Interacting with AWS on a Mac/Linux Bash terminal is done using the AWS Command Line Interface (awscli). You’ll need to download and install that onto whatever system that you are using (in this case, Rocket) in order to do so. Note: This will allow you to do anything that you user is able to do on your user, so make sure that you trust the system that you are using before doing this.

Installing the awscli on Rocket

  1. Install the awscli
    • Download and unpack the AWS command line interface with:
      mkdir -p /nobackup/$USER/bin/ /nobackup/$USER/bin/AWS
      cd /nobackup/$USER/bin/AWS
      curl "https://awscli.amazonaws.com/awscli-exe-linux-x86_64.zip" -o "awscliv2.zip"
      unzip awscliv2.zip
      

      For more info on what just happened, go to https://docs.aws.amazon.com/cli/latest/userguide/getting-started-install.html

    • Now, you can access the awscli with /nobackup/$USER/bin/AWS/aws/dist/aws. This is a bit rubbish though, and just using aws as a command would be better. You can create a launcher for it using the instructions in this post.
  2. If you already have the awscli installed elsewhere, you can copy your configuration files across.
    • Log into a machine where you have the awscli installed and working. For Mac/Linux, go to ~/.aws. Here are two files: config and credentials that you will need to scp across into Rocket’s ~/.aws/ folder. That target folder is unlikely to exist, so create it with mkdir if necessary. Alternatively, you can run aws configure to do so manually for the first time.

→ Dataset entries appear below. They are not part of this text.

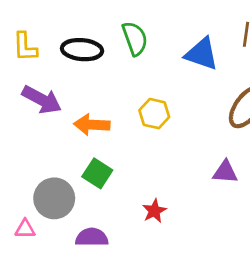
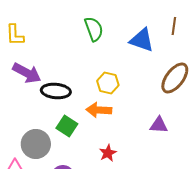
black ellipse: (82, 50) -> (56, 91), moved
orange arrow: (92, 125) -> (99, 110), moved

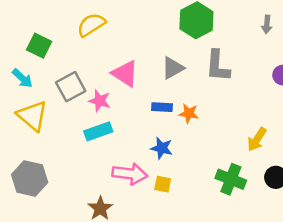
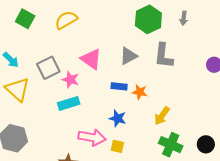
gray arrow: (267, 24) -> (184, 18), moved
green square: (39, 46) -> (25, 19), moved
yellow arrow: (257, 139) -> (162, 116), moved

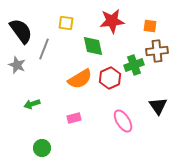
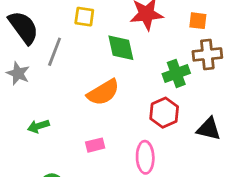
red hexagon: (110, 78) -> (164, 113), moved
black triangle: (158, 106) -> (209, 129), turned -42
pink ellipse: (123, 121) -> (145, 157), moved, turned 30

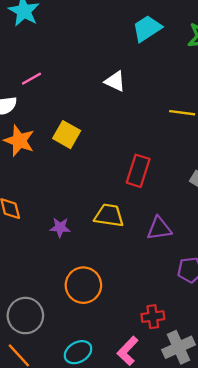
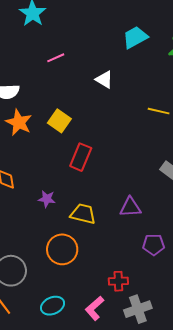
pink line: (31, 79) -> (56, 58), moved
red rectangle: (138, 171) -> (81, 157), moved
yellow trapezoid: (109, 216) -> (83, 214), moved

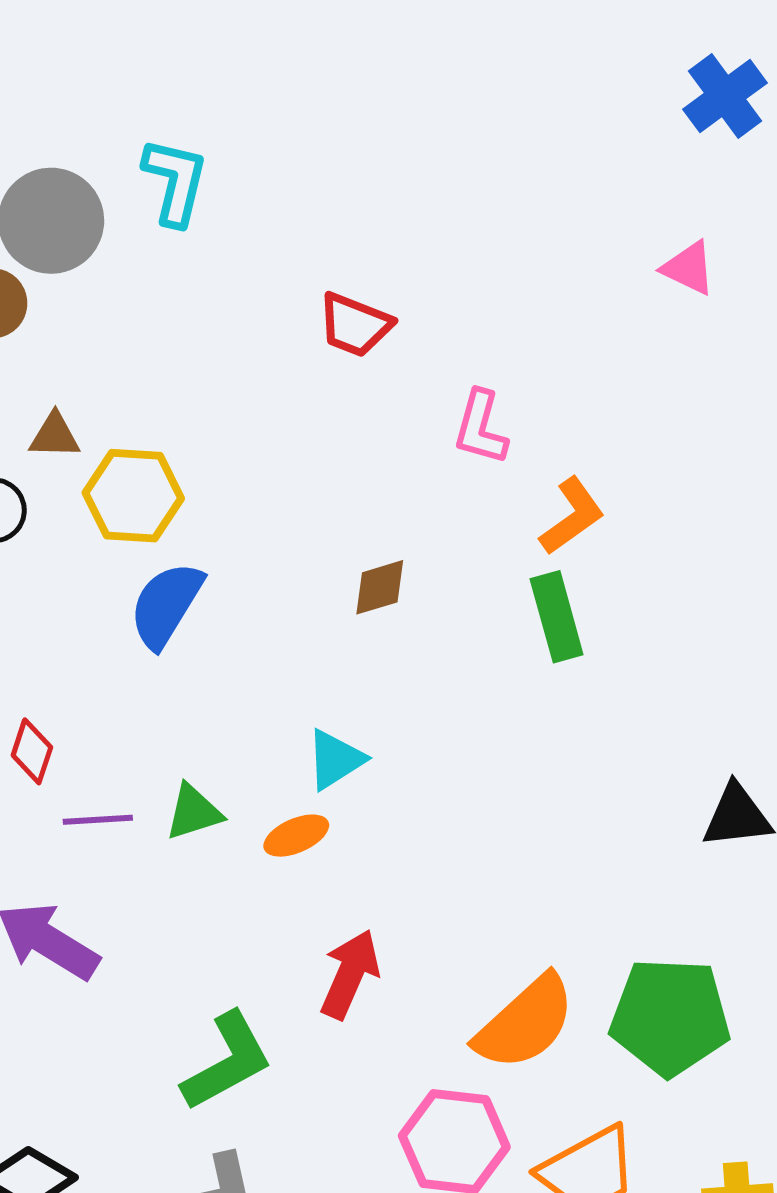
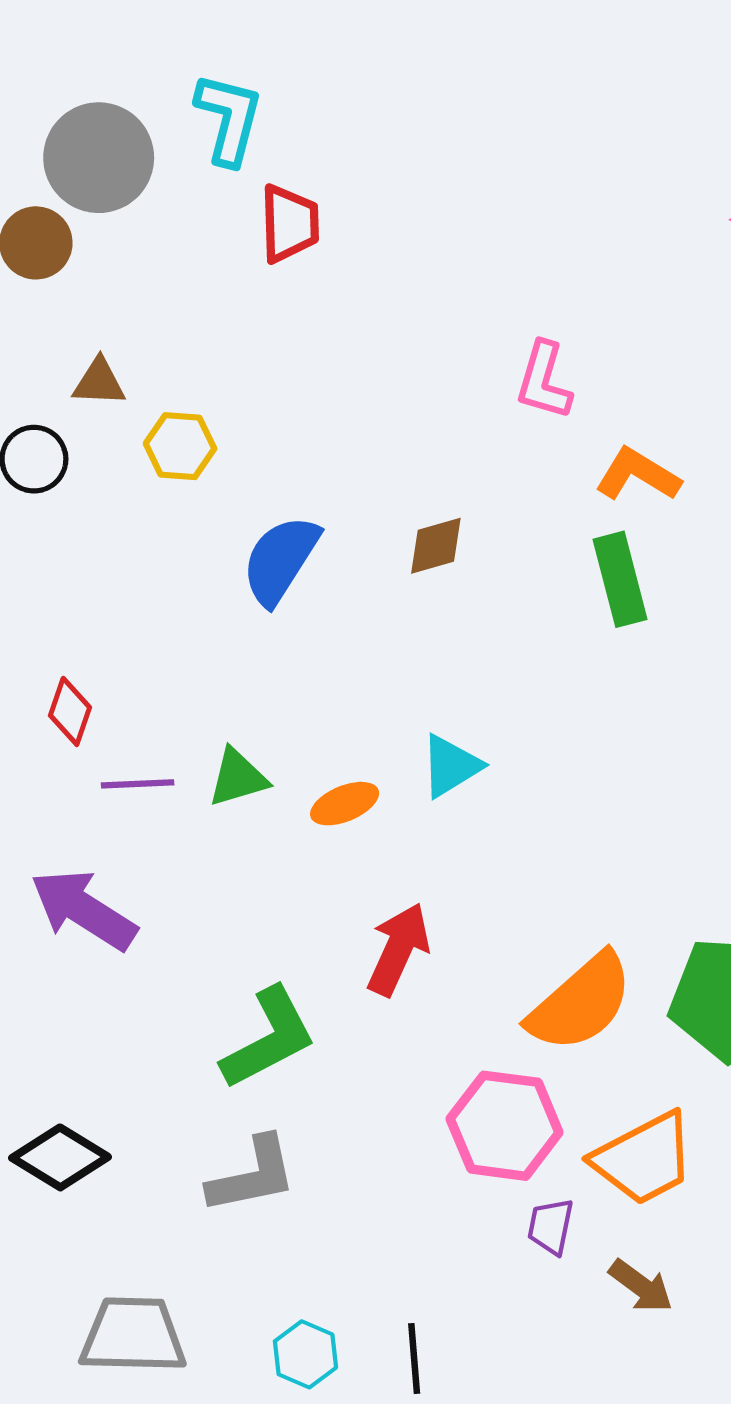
red trapezoid: (355, 325) -> (289, 224), moved, turned -114
yellow hexagon: (133, 496) -> (180, 446), size x0.7
orange L-shape: (572, 516) -> (638, 475), turned -114
blue semicircle: (166, 605) -> (280, 560), moved
cyan triangle: (335, 759) -> (451, 766), moved

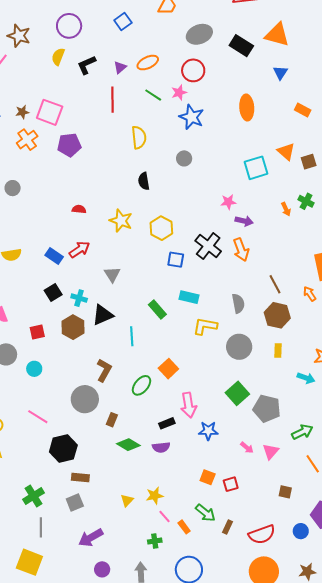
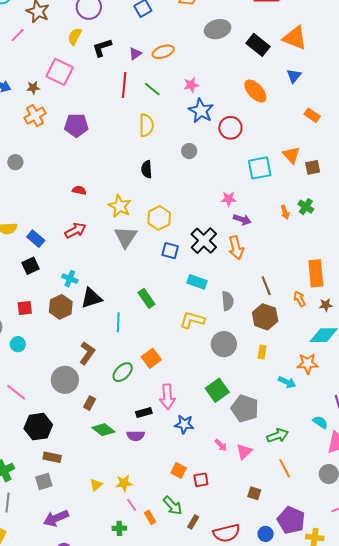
red circle: (193, 70) -> (230, 128), moved
green line: (153, 95) -> (152, 89), moved
orange ellipse: (247, 108) -> (255, 91), moved, turned -45
pink square: (50, 112) -> (60, 72), moved
blue rectangle: (54, 256) -> (36, 239), moved
gray triangle: (112, 274) -> (126, 237), moved, size x1.4
black square: (53, 293) -> (30, 266), moved
cyan rectangle: (189, 297) -> (197, 282), moved

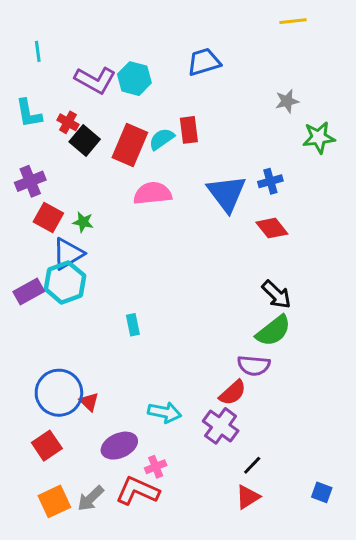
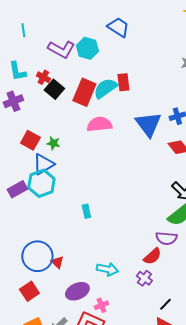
blue trapezoid: (204, 62) -> (118, 27), moved, turned 50
cyan semicircle: (162, 139) -> (105, 88), size x1.4
purple cross: (30, 181) -> (13, 101), moved
purple cross: (221, 426) -> (144, 278), size x0.7

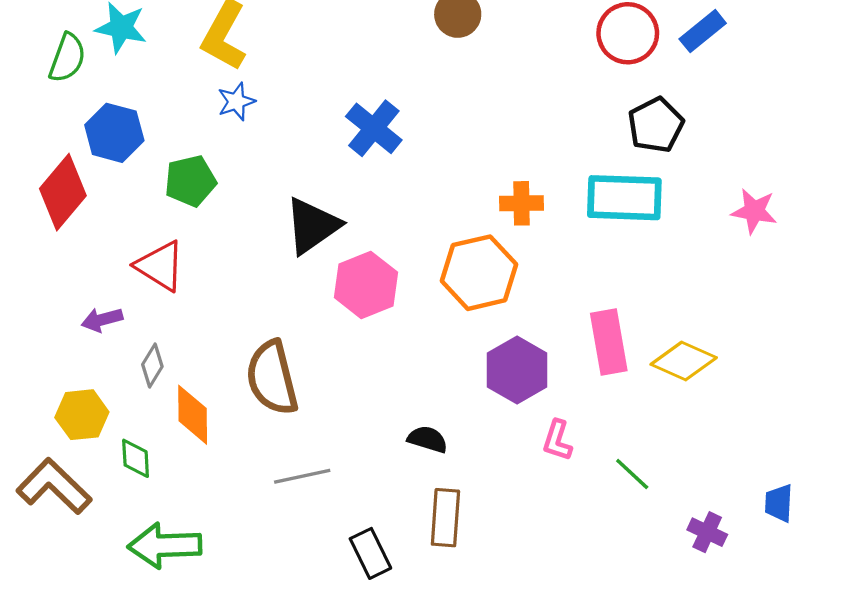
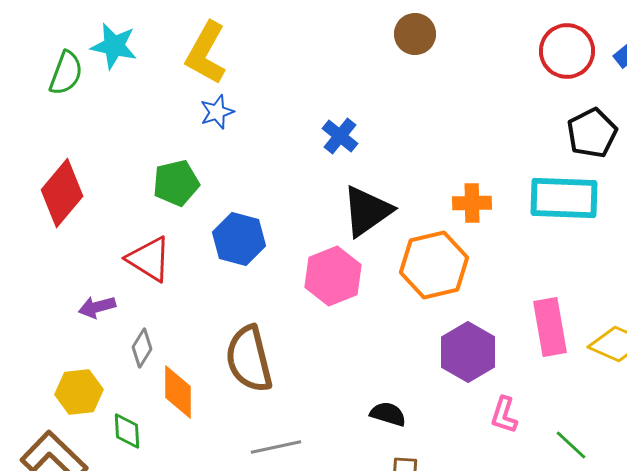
blue cross: (374, 128) -> (340, 136), size x0.7
blue hexagon: (114, 133) -> (239, 239), moved
black triangle: (312, 226) -> (367, 211), moved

Logging in with an MFA device

  • If you are logging into an account which requires MFA, you will need to start a session which stores temporary credentials.
  • More info here.
  • If you are a member of the Sarra Ryan Lab, you will have access to the UserSessionStart.sh script, which does it all for you.
    • Grab the version of that which you have access to, and make sure that you have the MFA Device ID configured on line 3, according to the information on the documentation which comes with the script.
    • scp that across to Rocket.
    • For some reason, Rocket doesn’t have the JSON parser called jq installed.
      • Go to a folder that is in your $PATH. use echo $PATH to find an existing one, and go to this article for info on adding another one to your $PATH.
      • Run the following commands to download and install jq:
        curl -s https://api.github.com/repos/jqlang/jq/releases/latest | grep 'browser_download_url.*jq-linux-amd64' \
            | sed -E 's|.*https(.*)"|https\1|' \
            | xargs wget -O jq
        chmod 700 jq
        
      • Test the result by running jq. If you get help information, and not a command not found error, you were successful!
    • Now, you can use the UserSessionStart.sh script to login.

Copying data from Rocket to AWS

  • The documentation for this is actually quite good.
  • Looking for files in S3 is similar to the bash ls command.
    • Use aws s3 ls to look for buckets that you have access to.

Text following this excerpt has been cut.